I got sent promo CD copies of their first two singles – would have been when I was working on Careless Talk Costs Lives, I think – and absolutely loved them. 

Incidentally, Eddie Argos was at that same Loves gig mentioned in the Vic Godard piece – he remembers meeting me there, and me telling him how I’d covered ‘Formed A Band’. he was blown away, and mentioned it in his end-of-year highlights for that year. I was very drunk the night I met him, so might have exaggerated a little. We didn’t actually ‘cover’ the song, but we did reference it shortly before I played my first ever show with Chris Anderson – which was the set of TVPs covers at the Albert, two of which later got a 7″ release on Unpopular as ‘The Legend! sings the songs of Daniel Treacy’. I quoted several lines from it before we began our set. And I would have done that before the single even came out. 

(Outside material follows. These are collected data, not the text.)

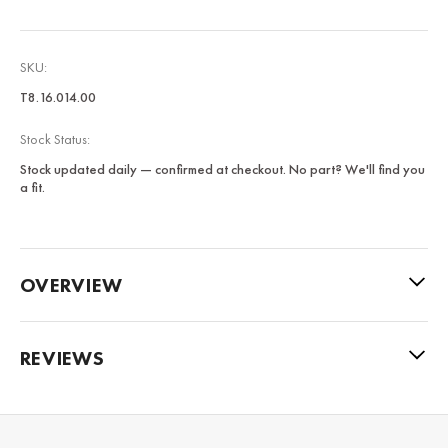
SKU:
T8.16.014.00
Stock Status:
Stock updated daily — confirmed at checkout. No part? We'll find you
a fit.
OVERVIEW
REVIEWS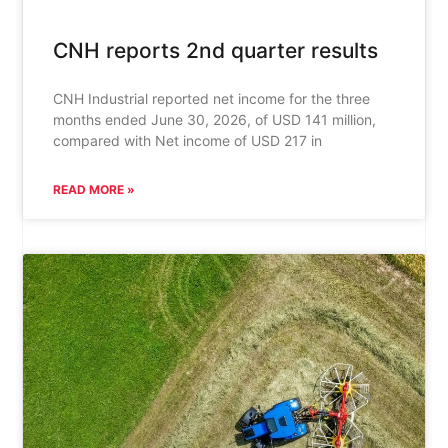
CNH reports 2nd quarter results
CNH Industrial reported net income for the three
months ended June 30, 2026, of USD 141 million,
compared with Net income of USD 217 in
READ MORE »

and Rotherlithe? I need details…

Rotherhithe (note spelling) was an incredibly bad part of London. We lived on a council estate – the only flat that hadn’t been either burned out, or squatted. You saw someone else coming down the street, you ran! (And the tube was a fast-paced 20-minute walk away.) This area doesn’t really exist any more. It became a load of yuppie warehouses, and Docklands. And good riddance, frankly. Scariest area I’ve lived in in my life.

Hope this is all good. Sorry you had to wait so long.